Translation of Süddeutsche Zeitung Article Calling for External Oversight of Data Protection at the EPO

Posted in Europe, Patents at 11:25 am by Dr. Roy Schestowitz

Summary: Another important article from an important media outlet, talking about the European Patent Office’s privacy violations

THIS newly-added PDF has the original in German and an English translation. We remarked on this article a few days ago, right after it had been published. Here it is in English:

10th June 2015

European Patent Office

Call for external oversight of data protection

Thomas Petri, 45, supervised the processing of sensitive data in Schleswig-Holstein and in Berlin before taking up his position as Data Protection Commissioner in Bavaria. (Foto: picture alliance / dpa)

- Thomas Petri, the Bavarian Data Protection Commissioner wants to have an external data protection supervisor deployed at the European Patent Office.

- It has become a matter of public knowledge that publicly accessible computers at the EPO were placed under observation using surveillance technology after the receipt of letters containing [allegedly] defamatory remarks against the Management.

The Bavarian Data Protection Commissioner Thomas Petri has called for an external data protection supervisor for the European Patent Office (EPO). On Tuesday the SZ reported that surveillance technology capable of intercepting keystrokes and generating screen-shots had been installed on publicly accessible computers over a period of several weeks.

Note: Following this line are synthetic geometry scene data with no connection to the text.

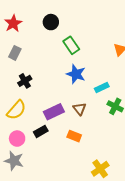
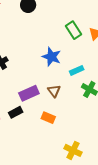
green rectangle: (71, 45) -> (73, 30), moved
yellow cross: (100, 169) -> (73, 150), turned -30

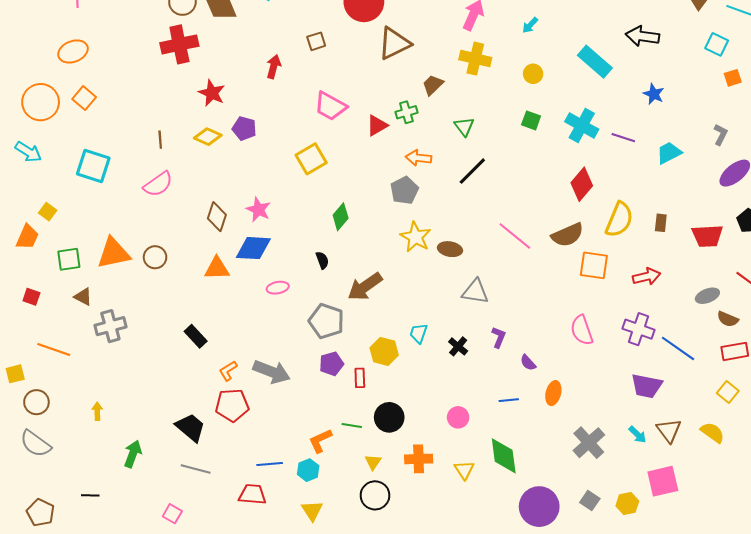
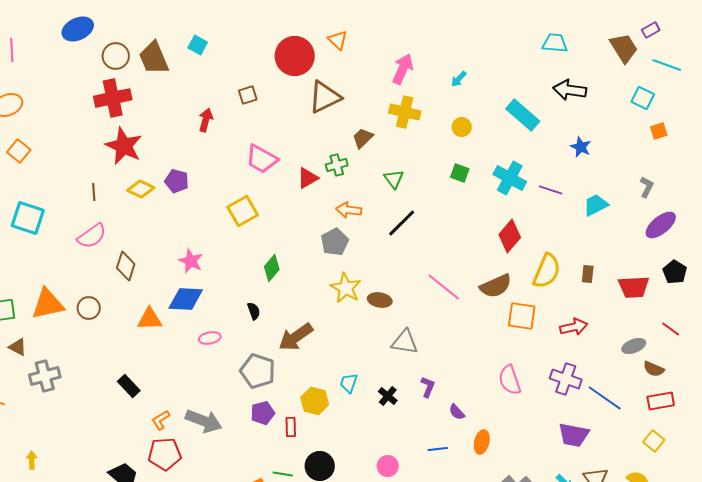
red star: (212, 93) -> (124, 146), moved, size x1.4
brown diamond: (217, 217) -> (126, 266), moved

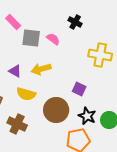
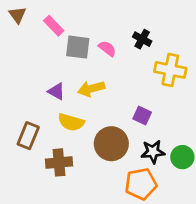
black cross: (75, 22) -> (142, 39), moved
black star: (87, 116) -> (153, 152), turned -30
brown cross: (17, 124) -> (59, 162), turned -30

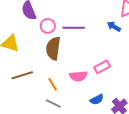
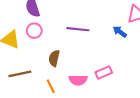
pink circle: (48, 26) -> (34, 31), moved
brown semicircle: (53, 48) -> (54, 58), moved, size x0.7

The internal investigation unit at EPO headquarters in Erhardtstrasse was using these techniques in an attempt to track down the writer(s) of [allegedly] defamatory letters.

Data Protection Commissioner Petri previously investigated the data protection arrangements at the EPO in the Spring of 2014 following a complaint and he came to the conclusion that they were deficient. “It emerged that nobody was really in charge”, Petri told the SZ. The internal supervisors were not sufficiently independent. As a result, Petri contacted the Federal Data Protection Commissioner last year and the latter wants to take corrective action via the Council of the European Union.

However, the data protection authorities are confronted with a problem: the European Patent Office is a supra-national organisation which is “a law unto itself”. The foundation of its legal order is the European Patent Convention. “The contracting states must take measures to supplement the European Patent Convention as a matter of urgency”, says Petri who believes that his previous reservations have now been confirmed by the latest revelations. He does not consider that external oversight [in relation to data protection] would impair the EPO’s ability to perform its normal functional tasks. “In the absence of such oversight, as experience shows, matters are liable get out of hand.”

URL: http://www.sueddeutsche.de/muenchen/europaeisches-patentamt-forderung-nach-externem-
datenschuetzer-1.2513289

Copyright: Süddeutsche Zeitung Digitale Medien GmbH / Süddeutsche Zeitung GmbH

We expect a lot more media coverage to come.